How would you rate episode 10 of
Moriarty the Patriot ?
Community score: 4.5

Sometimes it's the little details that really make a period piece. Although Moriarty the Patriot hasn't been terrific with women's costumes, every so often it slips in a perfectly researched bit of Victoriana that really makes up for a lot of ills. This week's episode has two: the uniform of the Great Northern Railway conductor and Sherlock Holmes' box of matches. Bryant and May's Flaming Fusees were a real brand of matches used in the late Victorian period, of a type made with yellow phosphorus that caused a condition called “fossy jaw” in the women who manufactured them. (I wouldn't suggest looking fossy jaw up unless you have a strong stomach or enjoy nightmares.) I'm not sure if his cigarettes would have produced quite so much smoke in real life as they do in this episode (or if they were just tobacco; this is Holmes after all), but the box of matches was such a wonderful detail that it sets the scene immediately.

That's hardly the point of the episode, of course, just a bonus for history nerds like me. (We could say the same about the train setting for the murder; canonical Holmes never solved a train murder, but the 1946 film Terror by Night with Basil Rathbone gives him one.) Instead, the episode seems interested in reminding us that Sherlock Holmes is, at the end of the day, human, and therefore as prone to failure as any other man. He comes remarkably close to figuring out what's going on before falling flat on his face, and while it's enough to make Louis worried, for “Liam” (as Holmes nicknames the middle Moriarty brother), it just marks the part where the game starts to get really fun.

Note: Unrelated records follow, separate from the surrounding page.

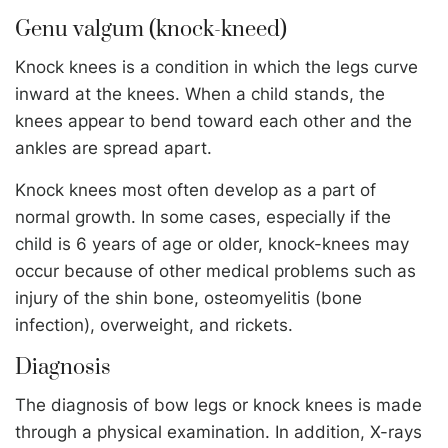
Genu valgum (knock-kneed)
Knock knees is a condition in which the legs curve
inward at the knees. When a child stands, the
knees appear to bend toward each other and the
ankles are spread apart.
Knock knees most often develop as a part of
normal growth. In some cases, especially if the
child is 6 years of age or older, knock-knees may
occur because of other medical problems such as
injury of the shin bone, osteomyelitis (bone
infection), overweight, and rickets.
Diagnosis
The diagnosis of bow legs or knock knees is made
through a physical examination. In addition, X-rays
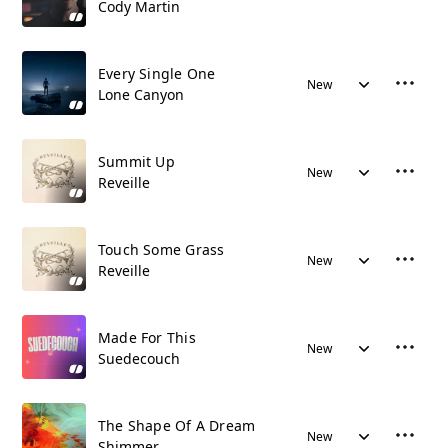
Cody Martin
Every Single One
New
Lone Canyon
Summit Up
New
Reveille
Touch Some Grass
New
Reveille
Made For This
New
Suedecouch
The Shape Of A Dream
New
Shimmer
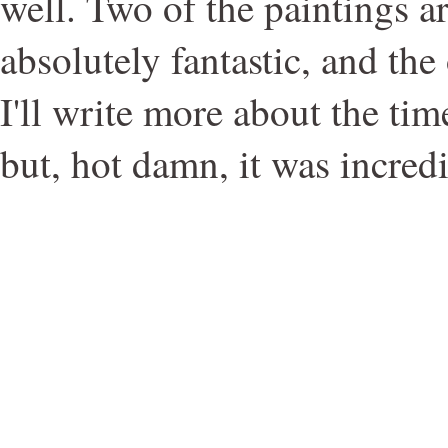
well. Two of the paintings a
absolutely fantastic, and the
I'll write more about the ti
but, hot damn, it was incredi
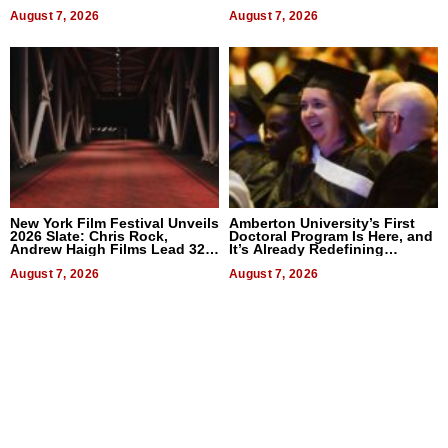
2026
Businesses
August 7, 2026
August 7, 2026
New York Film Festival Unveils
Amberton University’s First
2026 Slate: Chris Rock,
Doctoral Program Is Here, and
Andrew Haigh Films Lead 32
It’s Already Redefining
Titles
Expectations
August 7, 2026
August 7, 2026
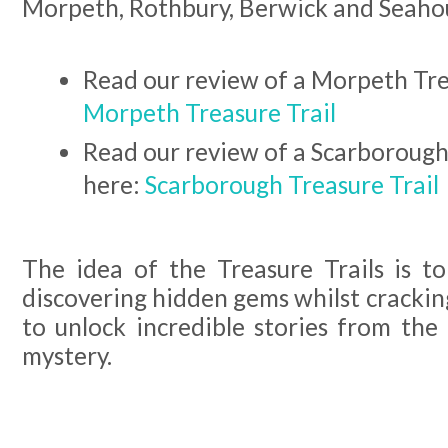
Morpeth, Rothbury, Berwick and Seahou
Read our review of a Morpeth Tre
Morpeth Treasure Trail
Read our review of a Scarborough
here:
Scarborough Treasure Trail
The idea of the Treasure Trails is to
discovering hidden gems whilst cracking
to unlock incredible stories from the
mystery.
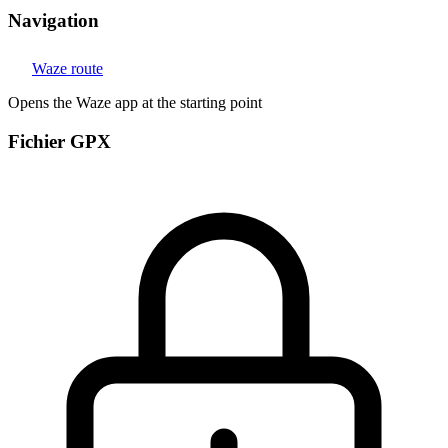
Navigation
Waze route
Opens the Waze app at the starting point
Fichier GPX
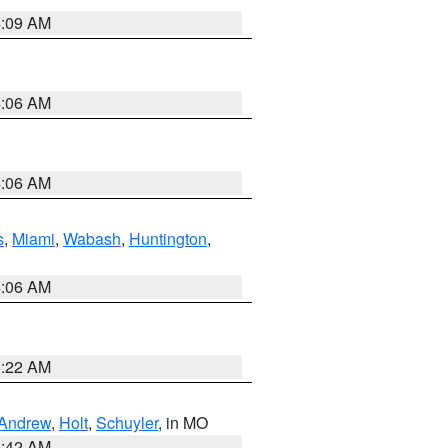
4:09 AM
4:06 AM
4:06 AM
s
,
Miami
,
Wabash
,
Huntington
,
4:06 AM
6:22 AM
Andrew
,
Holt
,
Schuyler
, in MO
3:42 AM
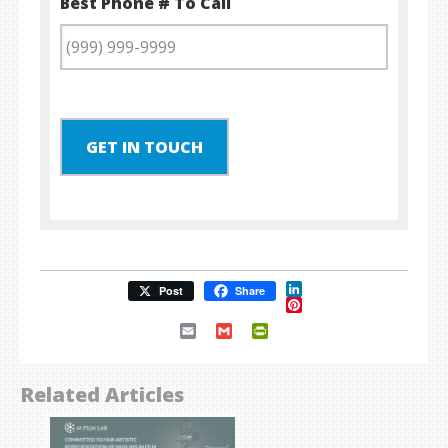
Best Phone # To Call
GET IN TOUCH
LinkedIn
Post
Share
Pinterest
Email
Gmail
PrintFriendly
Related Articles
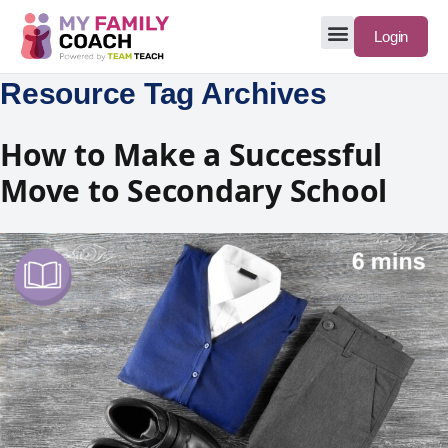
Login
Resource Tag Archives
How to Make a Successful
Move to Secondary School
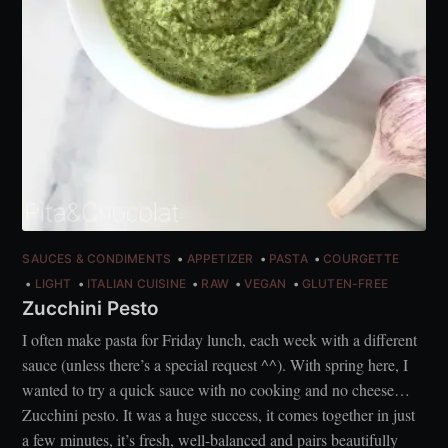
SAUCES & CONDIMENTS
APPETIZER
PASTA
COURGETTE
LIGHT
ITALIAN CUISINE
RAW
VEGAN
GLUTEN-FREE
Zucchini Pesto
I often make pasta for Friday lunch, each week with a different
sauce (unless there’s a special request ^^). With spring here, I
wanted to try a quick sauce with no cooking and no cheese…
Zucchini pesto. It was a huge success, it comes together in just
a few minutes, it’s fresh, well-balanced and pairs beautifully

Sherlock is, at the start of the episode, having a rather bad day. He's plagued with nightmares about what he more or less sees as his missed opportunity to find out who was behind Jefferson Hope's actions, while at the same time being kind of okay with the fact that he didn't commit murder over it. (Moriarty, we have to assume, didn't actually expect Holmes to do it. He wouldn't be a very useful good guy if he did.) While in the depths of his musings, Holmes suddenly realizes something: Drebber was not the first nobleman to be caught up in someone's machinations. What if the mastermind behind the Noahtic crime and this one was the same man?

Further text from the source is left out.